A woman will need to wear gloves whenever she leaves the house this summer after suffering horror burns on giant hogweed during a "holiday from hell".
Lucy Jones, 29, was on holiday in Cadiz, Spain, with her husband Max Jones, 31, and three-year-old daughter Lily when she noticed a burning sensation on her right hand last month.
The stay-at-home said her skin erupted in agonising blisters and looked as though her hand "had been dipped in boiling water".
The woman rushed to a pharmacy where staff dressed it and gave her steroids for contact dermatitis, but the pain became so severe the family were forced to cut their holiday short by three days and fork out £300 for an earlier flight back to the UK.
Mrs Jones went to Maidstone A&E in Maidstone, Kent, where medics were initially left stumped as to what had caused the blistering burns.
After being transferred to the burns unit, a doctor who had seen the symptoms before said she must have come into contact with the toxic plant.
There, Lucy had the tops of her blisters scraped off and her hand dressed - a procedure she described as "painful and traumatising".
Once her hands have fully healed, Lucy will have to put on sunscreen three times a day and wear SPF gloves to protect her scorched skin from the sun.
Lucy, from Maidstone, Kent, said: "I woke up and my hand was red and sore and it looked like a sunburn.
"I went to a pharmacy because it was getting worse, it was a really horrible burning feeling.
"Over the next 24 hours, it got worse. It was blistering, really swollen and I could barely move my fingers.
"It was so painful. We decided to catch a last-minute flight home and went straight to the hospital from the airport.
"They had no clue what it was, no one in A&E had seen it before. They treated it as a burn, they took all the blisters off and removed a lot of skin.
"It was painful and traumatising. It was as if my hand had been put in boiling hot water and there were blisters everywhere and some red patches started appearing on my left hand.
"I went back to A&E for a couple of days to get it dressed. I went to the burns unit and the consultant said he knew what it was because he'd seen it before.
"It completely ruined the holiday. We'd been looking forward to it for ages. My daughter was loving being out there and going in the pool."
Lucy does not know if she brushed against the plant in the UK or in Spain but says she suspects she may have inadvertently touched it near her home as her area is known for having a "hogweed problem".
She said: "People normally get it on their legs because they walk through it. I'm not sure where I touched the plant, in Spain or the UK.
"I can't recall walking through woodland. I was extremely surprised I hadn't heard of it.
"Since returning, my friend said that our area has a bit of a problem with it. It wouldn't surprise me if I touched it here without knowing then I reacted in Spain."

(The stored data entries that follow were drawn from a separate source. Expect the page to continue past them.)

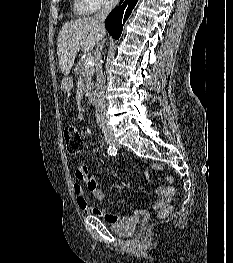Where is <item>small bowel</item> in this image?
Returning a JSON list of instances; mask_svg holds the SVG:
<instances>
[{
	"mask_svg": "<svg viewBox=\"0 0 233 263\" xmlns=\"http://www.w3.org/2000/svg\"><path fill=\"white\" fill-rule=\"evenodd\" d=\"M76 179L84 183L89 190L90 194L98 201H101L104 199V193L103 191L98 187L94 177L90 174L89 168L86 165H78L75 171ZM76 182L73 184V192L75 194L76 203L78 207L87 214H95L102 219H104L108 223L117 222L121 219L119 215L109 213L104 208H96L92 207L86 197L84 188L82 185ZM167 186L159 187L157 189V193L159 194L160 198L155 201L153 208L155 210H160L164 206L168 205V203L171 201L172 196L175 193V186L173 183V179L171 177H167ZM142 215H147L148 211L142 210Z\"/></svg>",
	"mask_w": 233,
	"mask_h": 263,
	"instance_id": "obj_1",
	"label": "small bowel"
}]
</instances>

Touching hogweed causes severe burns and blistering on the skin that lasts for several months.
The invasive plant can grow to 10 feet in height and chemicals in its sap can cause photosensitivity.

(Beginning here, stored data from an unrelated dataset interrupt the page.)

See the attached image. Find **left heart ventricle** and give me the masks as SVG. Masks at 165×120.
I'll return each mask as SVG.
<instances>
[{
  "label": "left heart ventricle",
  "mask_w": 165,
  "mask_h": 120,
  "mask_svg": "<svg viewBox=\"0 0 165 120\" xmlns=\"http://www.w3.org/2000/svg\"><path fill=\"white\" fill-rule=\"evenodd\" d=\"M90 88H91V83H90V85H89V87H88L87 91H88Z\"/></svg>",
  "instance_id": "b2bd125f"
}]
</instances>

Lucy said: "When the sap goes on your skin it removes the melatonin which makes you extremely sensitive to light so perhaps when I went to Spain and was out in the sun it reacted.
"I've got to wear special SPF gloves [when they arrive] when outside until it heals but it isn't healing quickly.
"When it's healed I have to put on high SPF three times per day. It can last up to seven years on your skin.
"The skin has gone dark where all the dead skin is, it's quite raw where they took the skin off and the top layers are falling off."